L’inquiétude n’a rien d’abstrait. L’Europe a déjà l’expérience de la dépendance : environ 61 % des paiements par carte de la zone euro transitent par des réseaux internationaux, et treize pays en dépendent entièrement. Le même scénario pourrait se rejouer avec la monnaie tokenisée, à une échelle bien supérieure. Certaines projections voient la capitalisation des stablecoins passer de quelques centaines de milliards à 2 000 milliards de dollars d’ici 2028. Si cette vague est à 99 % en dollars, c’est autant d’épargne et de flux européens qui s’adossent, en pratique, à la dette américaine.

La réponse française repose sur trois piliers : des dépôts bancaires tokenisés, des stablecoins en euros émis par des banques, et les infrastructures nécessaires à leur circulation, le tout articulé avec l’euro numérique. La Banque de France se positionne en catalyseur, non en émetteur. Elle se montre ouverte à la tokenisation, mais ferme face au dollar. Une posture cohérente, mais dont la mise en œuvre demeure lente.

Ce qu’il faut surveiller

Le consortium des 21 pose une équation simple et embarrassante. Des banques européennes, avec des capitaux et des clients européens, s’apprêtent à faire circuler du dollar tokenisé à grande échelle, pendant que l’alternative publique en euros reste à deux ans de son lancement le plus optimiste.
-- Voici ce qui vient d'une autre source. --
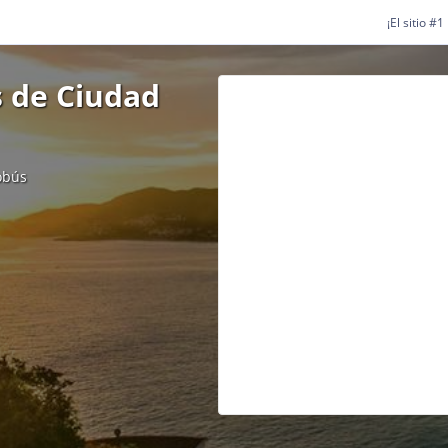
¡El sitio #
 de Ciudad
obús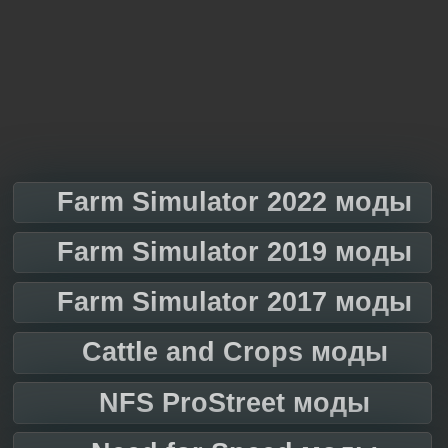
Farm Simulator 2022 моды
Farm Simulator 2019 моды
Farm Simulator 2017 моды
Cattle and Crops моды
NFS ProStreet моды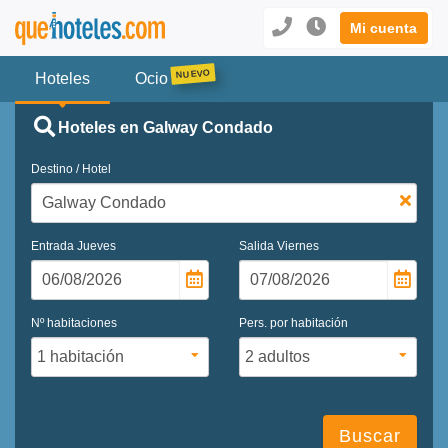
Mi cuenta
Hoteles
Ocio
Hoteles en Galway Condado
Destino / Hotel
Entrada
Jueves
Salida
Viernes
Nº habitaciones
Pers. por habitación
Buscar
L’euro numérique n’a pas perdu la partie. Il ne l’a même pas encore commencée. C’est peut-être ça, le vrai problème : quand le coup d’envoi sera sifflé en 2029, le dollar bancaire aura déjà deux saisons dans les jambes.

Le point à suivre dans les prochains mois reste le modèle opérationnel du jeton des 21 banques. Circuit fermé entre établissements, ou monnaie qui circule librement sur les blockchains publiques ? De cette réponse dépend l’ampleur du défi posé à l’euro. Et la vitesse à laquelle Bruxelles devra, ou non, accélérer.